The amount of the air flow generated around the top and bottom rollers due
to the high speed rotation of the top and bottom rollers and axially
flowing along the line of contact of the top and bottom rollers is reduced
remarkably by the inside surfaces of the slide metals. Compressed air
supplied continuously or intermittently from the supply source thereof
through the axial air passage of the bottom roller is jetted through the
radial air jet nozzles onto the bearing bores of the slide metals. The
compressed air flows continuously or intermittently through gaps between
the journals of the bottom roller and the bearing bores of the slide
metals into spaces on the inner side of the slide metals. The adhesion of
flies to and accumulation of the same on the necks and journals of the top
and bottom rollers and the slide metals can be prevented by blowing away
the flies in the vicinity of the inside surfaces of the slide metals and
those adhering to the circumference of the bottom roller and the slide
metals.
The continuous or intermittent elimination of flies from the circumference
of the bottom roller by compressed air prevents aggregates of flies from
falling into the processing fleece, so that the slivers can be drafted in
a satisfactory condition without impairment of the quality thereof. Hence,
the spinning machine is able to operate at a delivery speed of sliver as
high as, for example, 1.5 times the sliver delivery speed of a spinning
machine provided with a conventional drafting mechanism.

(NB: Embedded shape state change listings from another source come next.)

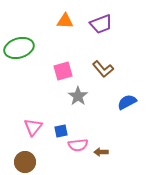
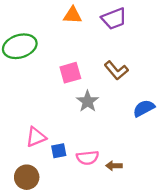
pink triangle: (33, 127) -> (36, 137), turned 30
blue square: (61, 131) -> (59, 151), moved

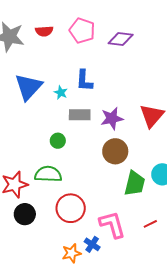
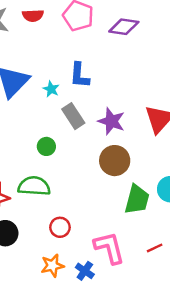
gray rectangle: (80, 115) -> (73, 116), turned 55
purple star: (112, 118) -> (111, 121), turned 30
red circle: (71, 208) -> (60, 227), size x0.6
orange star: (71, 253) -> (52, 266), moved

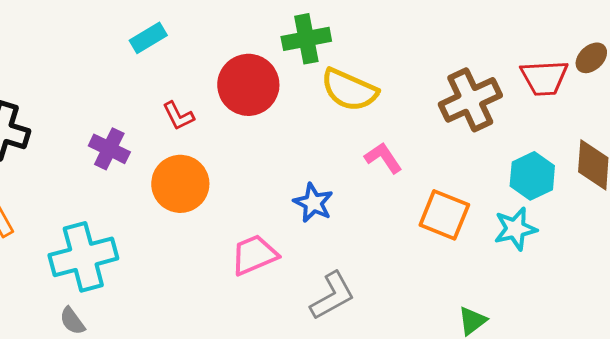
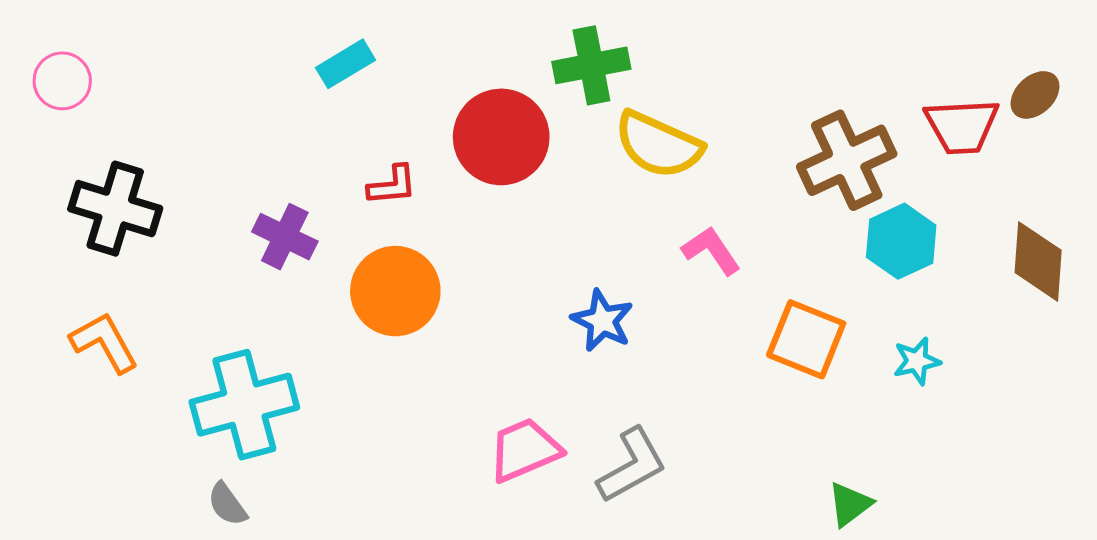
red L-shape: (178, 116) -> (392, 185), turned -68
cyan hexagon: (532, 176) -> (901, 241), moved
cyan star: (515, 229) -> (917, 361), size x0.7
pink trapezoid: (254, 255) -> (525, 450), moved

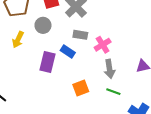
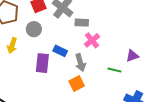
gray rectangle: (80, 35) -> (82, 23), moved
gray arrow: (109, 69) -> (80, 63), moved
green line: (113, 92) -> (114, 70), moved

Moreover, the bottom rollers are cooled by the compressed air supplied
through the axial air passage and the radial air jet apertures formed in
each bottom roller.
BRIEF DESCRIPTION OF THE DRAWINGS
FIG. 1 is a side elevation of a drafting mechanism of the present
invention, showing parts in section;
FIG. 2 is a sectional view of a typical embodiment of a unit drafting
mechanism of the present invention taken along the line 1I--1I in FIG. 1;
FIG. 3 is an enlarged sectional view of a bottom roller bearing unit
utilized for the drafting mechanism shown in FIG. 1; and
FIGS. 4, 5, and 6 are enlarged sectional views of bottom roller bearing
units employed in other embodiments according to the present invention.

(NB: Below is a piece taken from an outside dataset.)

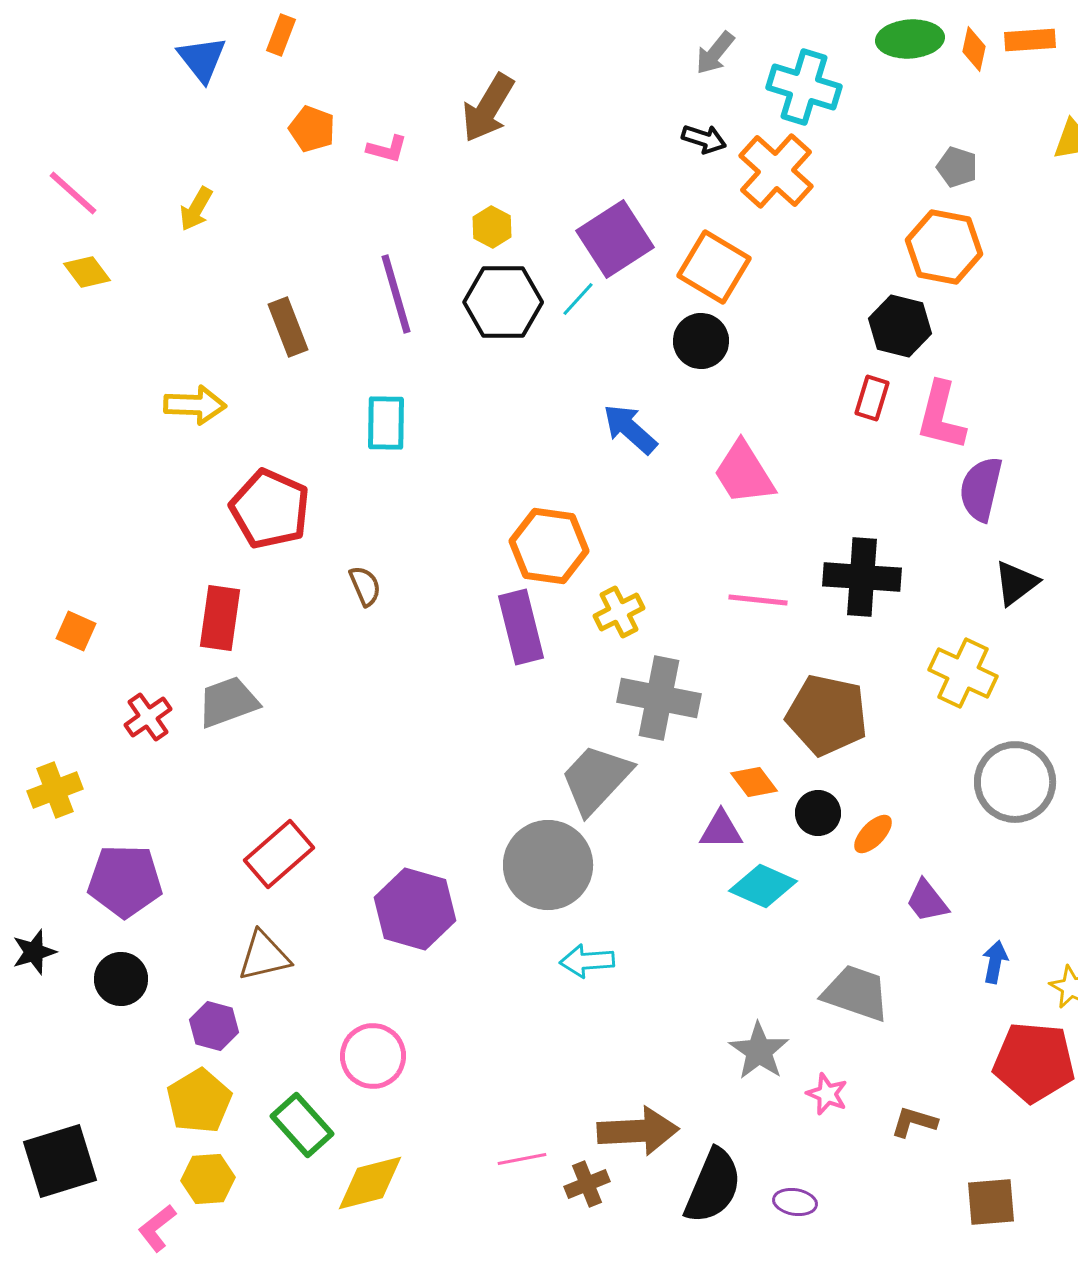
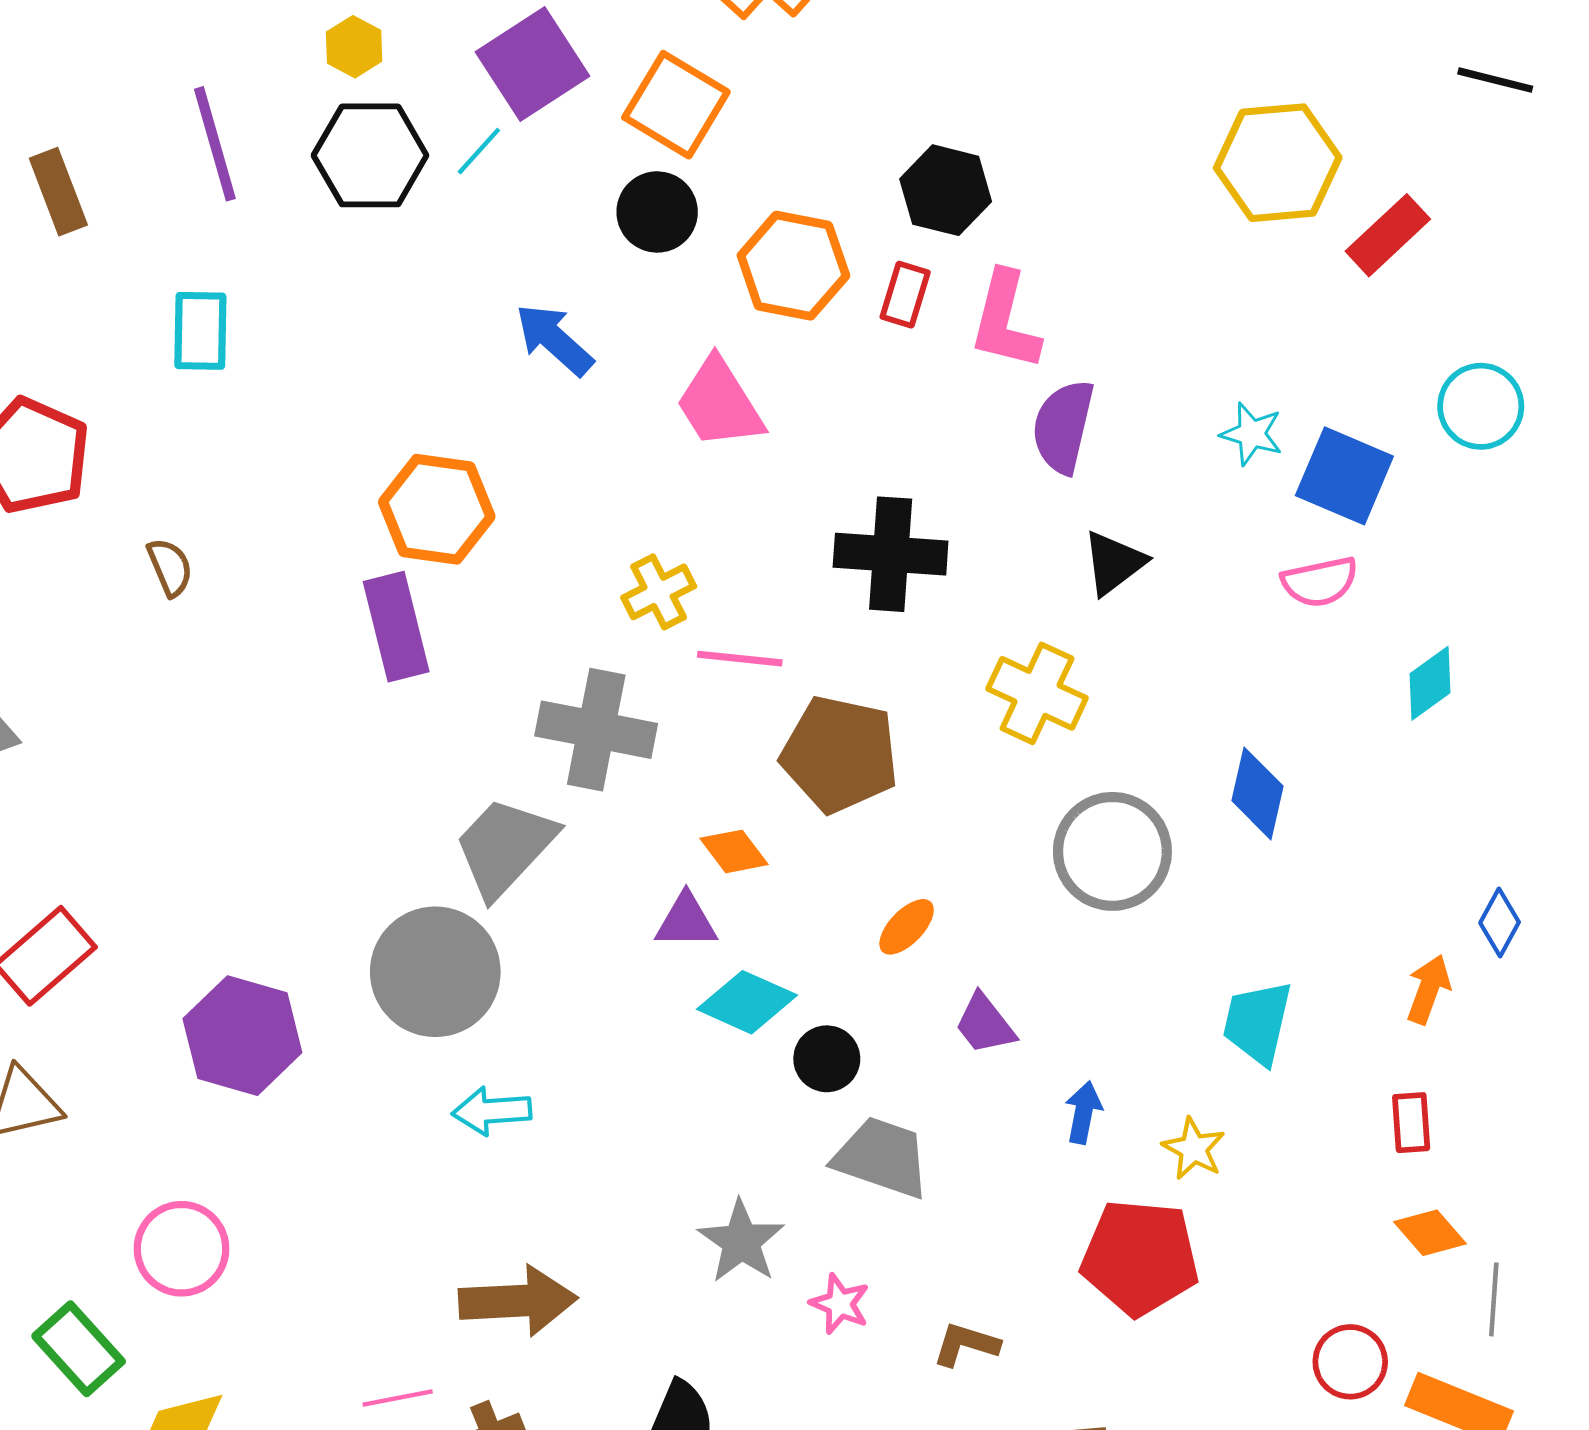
orange hexagon: (944, 247) -> (793, 266), moved
pink line: (758, 600) -> (740, 659), moved
yellow cross: (619, 612) -> (659, 592), moved
black circle: (818, 813) -> (827, 1059), moved
brown arrow: (638, 1131) -> (518, 1301), moved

DESCRIPTION OF THE PREFERRED EMBODIMENTS
As is well known, the latest conventional drawing frames are provided with
single or double deliveries, or in other words, a single drafting
mechanism or two drafting mechanisms. For the sake of better understanding
of the present invention, the construction and function of the invention
are hereinafter explained by embodiments provided with a single drawing
mechanism. The invention, however is not limited to this.
Referring to FIGS. 1, 2 and 3, a pair of roller stands 1 and 2 of a
drafting mechanism incorporated into a drawing frame are bolted to a beam.
Slide metals 3 and 4 are bolted respectively to the roller stands 1 and 2.
The positions of the slide metals 3 and 4 are adjustable in a direction
perpendicular to the plane of the paper as viewed in FIG. 2 . Bottom
rollers 5, 6, and 7 are supported for rotation in needle bearings 8 on the
slide metals 3 and 4. Since the bottom rollers 5, 6, and 7 are
substantially the same in the construction and function of the journal
portions in relation to the slide metals 3 and 4, the following
explanation takes up the construction and function of the bottom rollers
in relation to the slide metals 3 and 4.
As shown in FIGS. 1 and 2, the bottom roller 5 is formed by a fluted
working section 5a, a pair of journal portions 5c formed at both end
portions, and cylindrically stepped portions 5b formed between the fluted
working section 5a and the journal portions 5c. The cross-sectional
diameter of the cylindrically stepped portion 5b is identical to a
cross-sectional diameter of an imaginary cylinder defined by the bottom
lines of the flutes of the fluted working section 5a and is larger than
the cross-sectional diameter of the journal portions 5c. The axial length
of the stepped portions 5b is very short as shown in FIG. 2. Of course,
the working section 5a, the stepped portions 5b, and the journal portions
5c have a common axis. The end portions of the stepped portion 5b and the
end portions of the fluted working section 5a at both sides of the bottom
roller 5 are hereinafter referred to as shoulder portions of the bottom
roller 5.
Each of the slide metals 3 and 4 is provided with a bore to receive the
corresponding journal portion 5c of the bottom roller 5 via a needle
bearing 8. Each of the slide metals 3 and 4 is provided with cylindrical
recesses 10 which receives the shoulder portions of the bottom roller 5
with a small annular gap 11. That is, the cylindrical recesses of the
slide metals 3 and 4 are provided with stepped profile which match the
outside profiles of the shoulder portions of the bottom roller so that the
stepped annular gap 11 is formed, as shown in FIGS. 1, 2, and 3.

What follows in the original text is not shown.